一共三十二只参赛球队,最后分散到八个小组里,每个小组会有四支球队。
“世界赛预赛和正式赛的赛制是分开的。”仁王在给学生们进行解说,“预赛,也就是小组赛,是采取组内循环计算积分的方式,每支球队会与小组的另外三支球队分别比赛,最后按照胜负关系来争夺出现名额。如果出现了同样的胜场,那么就会细致计算内部的胜负关系,以及比分。”
“比如,A和B球队,最后都是同样的胜场,那么就会看,A和B球队在小组相遇时的比赛情况。A赢了B,那么就是A出线。如果平局,就要看具体比赛的分数。世界杯是团队赛,队伍比赛时也是两场双打和三场单打,但每一场比赛都是三局制。如果到了要计算具体分数的情况,那就是将每一场比赛得到的分数相加,多的那一方出线。”
“如果还是平局呢?”柳好奇地问。
“世界赛开展至今没有遇到过这种情况,如果还是平局……”仁王摸了摸下巴,“大概会进行附加赛吧。”
“再打一次,总会分出胜负的。”他说。
“就算是团队赛,每一场比赛也很重要。”
听上去赛制还挺严谨的,至少少年们没觉得有什么问题。
但实际上,这种比赛中途还更改赛制的规则一直受到诟病。没有哪个正规比赛会小组赛一个赛制,正赛再一个赛制的,又没分出季后赛,而是直接一次性打下去。

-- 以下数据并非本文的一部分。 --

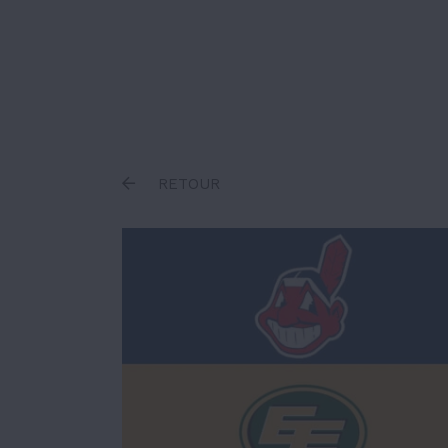
Inscrire un terme
RETOUR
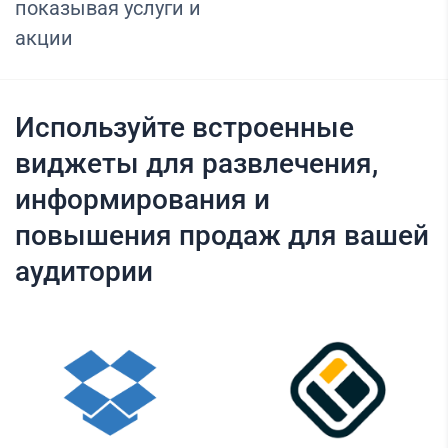
показывая услуги и
акции
Используйте встроенные
виджеты для развлечения,
информирования и
повышения продаж для вашей
аудитории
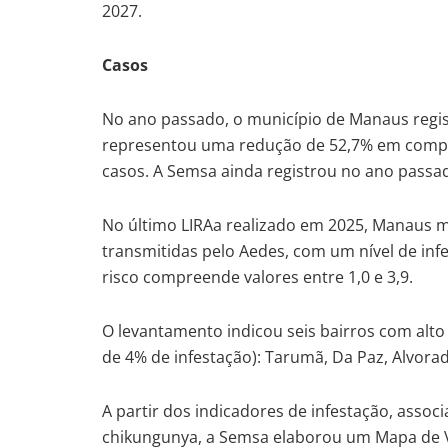
2027.
Casos
No ano passado, o município de Manaus regis
representou uma redução de 52,7% em compa
casos. A Semsa ainda registrou no ano passad
No último LIRAa realizado em 2025, Manaus m
transmitidas pelo Aedes, com um nível de inf
risco compreende valores entre 1,0 e 3,9.
O levantamento indicou seis bairros com alto 
de 4% de infestação): Tarumã, Da Paz, Alvorad
A partir dos indicadores de infestação, asso
chikungunya, a Semsa elaborou um Mapa de V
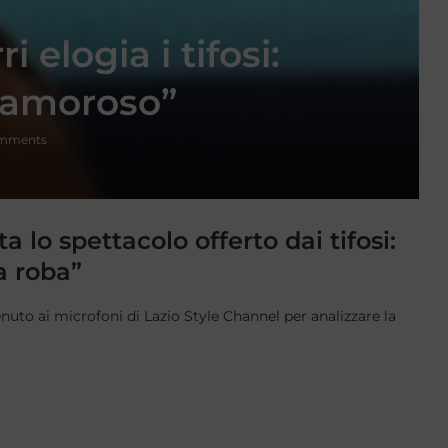
 elogia i tifosi:
clamoroso”
omments
lo spettacolo offerto dai tifosi:
a roba”
enuto ai microfoni di Lazio Style Channel per analizzare la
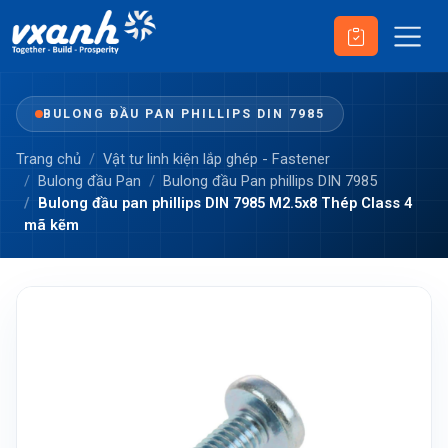
BULONG ĐẦU PAN PHILLIPS DIN 7985
Trang chủ
Vật tư linh kiện lắp ghép - Fastener
Bulong đầu Pan
Bulong đầu Pan phillips DIN 7985
Bulong đầu pan phillips DIN 7985 M2.5x8 Thép Class 4
mã kẽm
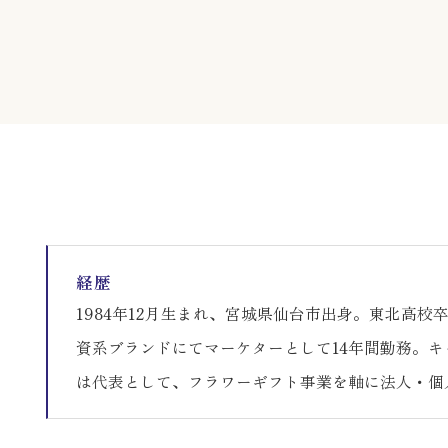
経歴
1984年12月生まれ、宮城県仙台市出身。東北高
資系ブランドにてマーケターとして14年間勤務。キ
は代表として、フラワーギフト事業を軸に法人・個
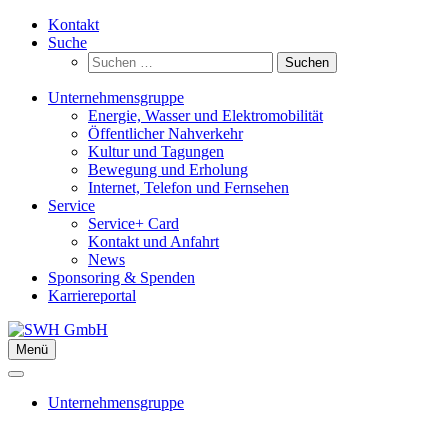
Zum
Kontakt
Inhalt
Suche
springen
Suchen
nach:
Unternehmensgruppe
Energie, Wasser und Elektromobilität
Öffentlicher Nahverkehr
Kultur und Tagungen
Bewegung und Erholung
Internet, Telefon und Fernsehen
Service
Service+ Card
Kontakt und Anfahrt
News
Sponsoring & Spenden
Karriereportal
Menü
Unternehmensgruppe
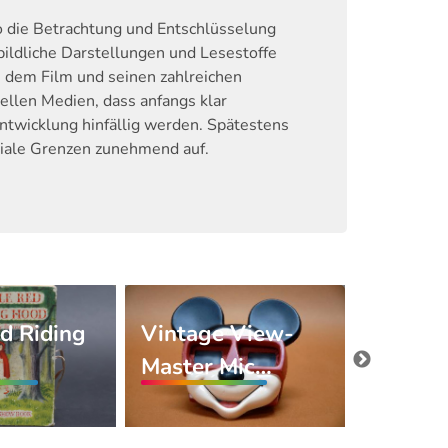
o die Betrachtung und Entschlüsselung
bildliche Darstellungen und Lesestoffe
 dem Film und seinen zahlreichen
ellen Medien, dass anfangs klar
twicklung hinfällig werden. Spätestens
ediale Grenzen zunehmend auf.
ed Riding
Vintage View-
Lothar
Master Mic…
Meggen
In…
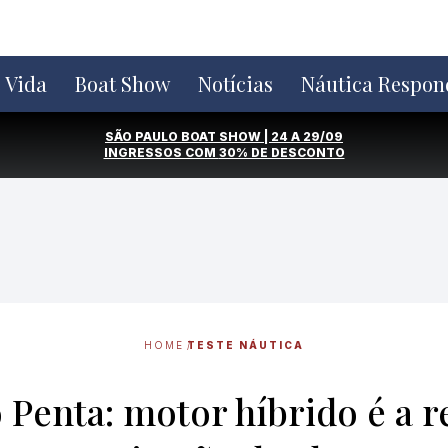
e Vida
Boat Show
Notícias
Náutica Respon
SÃO PAULO BOAT SHOW | 24 A 29/09
INGRESSOS COM
30% DE DESCONTO
HOME
TESTE NÁUTICA
 Penta: motor híbrido é a 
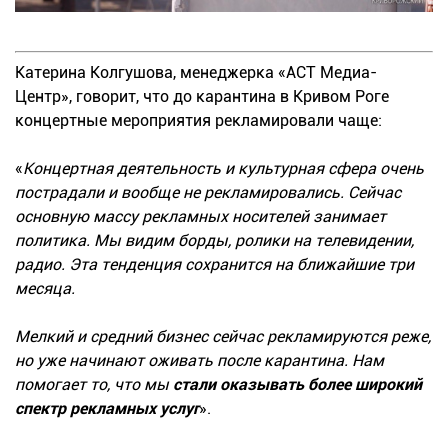
Катерина Колгушова, менеджерка «АСТ Медиа-
Центр», говорит, что до карантина в Кривом Роге
концертные мероприятия рекламировали чаще:
«
Концертная деятельность и культурная сфера очень
пострадали и вообще не рекламировались. Сейчас
основную массу рекламных носителей занимает
политика. Мы видим борды, ролики на телевидении,
радио. Эта тенденция сохранится на ближайшие три
месяца.
Мелкий и средний бизнес сейчас рекламируются реже,
но уже начинают оживать после карантина. Нам
помогает то, что мы
стали оказывать более широкий
спектр рекламных услуг
».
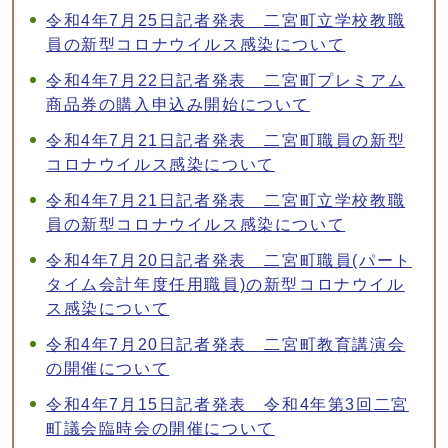
令和4年7月25日記者発表 二宮町立学校教職
員の新型コロナウイルス感染について
令和4年7月22日記者発表 二宮町プレミアム
商品券の購入申込み開始について
令和4年7月21日記者発表 二宮町職員の新型
コロナウイルス感染について
令和4年7月21日記者発表 二宮町立学校教職
員の新型コロナウイルス感染について
令和4年7月20日記者発表 二宮町職員(パート
タイム会計年度任用職員)の新型コロナウイル
ス感染について
令和4年7月20日記者発表 二宮町教育講演会
の開催について
令和4年7月15日記者発表 令和4年第3回二宮
町議会臨時会の開催について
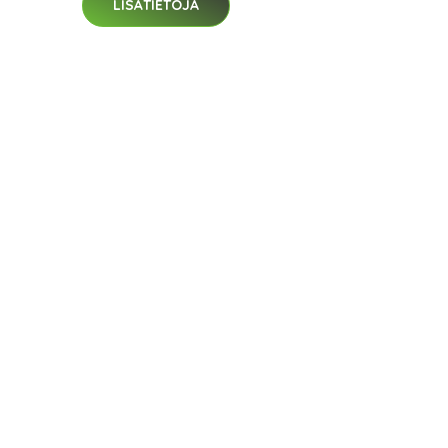
LISÄTIETOJA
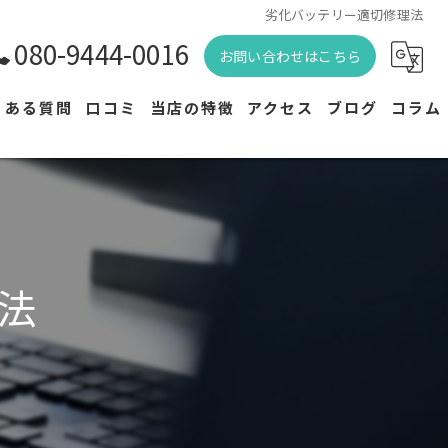
劣化バッテリー適切修理法
080-9444-0016
お問い合わせはこちら
くある質問
口コミ
当店の特徴
アクセス
ブログ
コラム
バッテリー買取
漫画特集
バッテリー交換
メンテナンス
法
修理
駆動用バッテリー交換
専門店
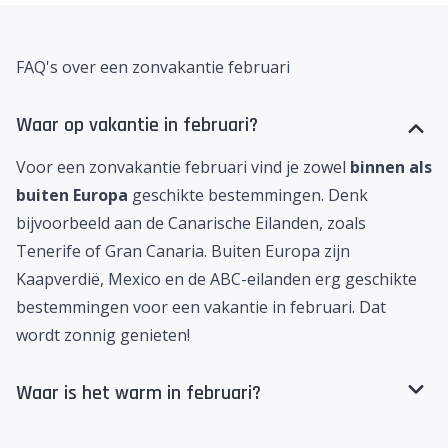
FAQ's over een zonvakantie februari
Waar op vakantie in februari?
Voor een zonvakantie februari vind je zowel
binnen als
buiten Europa
geschikte bestemmingen. Denk
bijvoorbeeld aan de
Canarische Eilanden
, zoals
Tenerife
of
Gran Canaria
. Buiten Europa zijn
Kaapverdië
,
Mexico
en de
ABC-eilanden
erg geschikte
bestemmingen voor een vakantie in februari. Dat
wordt zonnig genieten!
Waar is het warm in februari?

所谓的世界杯也因此一直被认为是不怎么正规的比赛。虽然以U17为名,也吸引了很多参赛选手和参赛队伍,但大多不是为了比赛本身,而是……
这种汇聚了世界各地优秀青年选手的场合,必然存在着为了追求有天赋选手而出现的,各大俱乐部的球探。
选手们不止为了球队荣誉在作战,也为了展现自己在作战。
在世界杯中表现出色的球员,往往能在赛后得到一份条件不菲的职业合同。
当然,能参加世界赛的青年选手中,大部分都已经和俱乐部签了合约了,但他们的合约一般是青年训练营的培养合约,而不是职业代理合约。只有在比赛中展现出了足够的潜质,才有征战职业世界的机会。
也因此,成为职业选手却回头再来打世界杯的存在就很少了。
一是因为年龄限制,只有十八岁以下能够参加U17比赛。比赛都叫做U17了,是Under17的意思。二嘛,则是因为,如果能在十八岁之前就签约成为职业选手,那都是被俱乐部看好的种子选手,当然要花费精力去进行训练,去打更有“性价比”的比赛,而不是去和这些还没签约的青年选手争夺签约机会。